**Material provided**
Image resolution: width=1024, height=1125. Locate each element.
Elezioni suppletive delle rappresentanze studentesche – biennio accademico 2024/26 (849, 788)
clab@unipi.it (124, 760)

---

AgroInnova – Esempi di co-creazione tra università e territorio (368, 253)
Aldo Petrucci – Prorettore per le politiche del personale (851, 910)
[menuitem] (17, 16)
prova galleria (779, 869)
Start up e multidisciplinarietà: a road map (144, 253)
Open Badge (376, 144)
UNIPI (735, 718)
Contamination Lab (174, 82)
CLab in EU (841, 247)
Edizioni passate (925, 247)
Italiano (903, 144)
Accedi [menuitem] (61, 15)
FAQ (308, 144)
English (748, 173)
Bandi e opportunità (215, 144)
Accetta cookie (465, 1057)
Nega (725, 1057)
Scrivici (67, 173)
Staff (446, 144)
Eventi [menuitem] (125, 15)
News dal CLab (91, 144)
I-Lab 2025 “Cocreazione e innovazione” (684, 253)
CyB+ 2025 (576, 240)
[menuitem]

**Exercise instructions**
In the entries above, find the line holding "Image resolution: width=1024, height=1125." and the line holding "clab@unipi.it (124, 760)", then retype exactly those two lines and every line between them, and nothing else.

**Solved problem**
Image resolution: width=1024, height=1125. Locate each element.
Elezioni suppletive delle rappresentanze studentesche – biennio accademico 2024/26 (849, 788)
clab@unipi.it (124, 760)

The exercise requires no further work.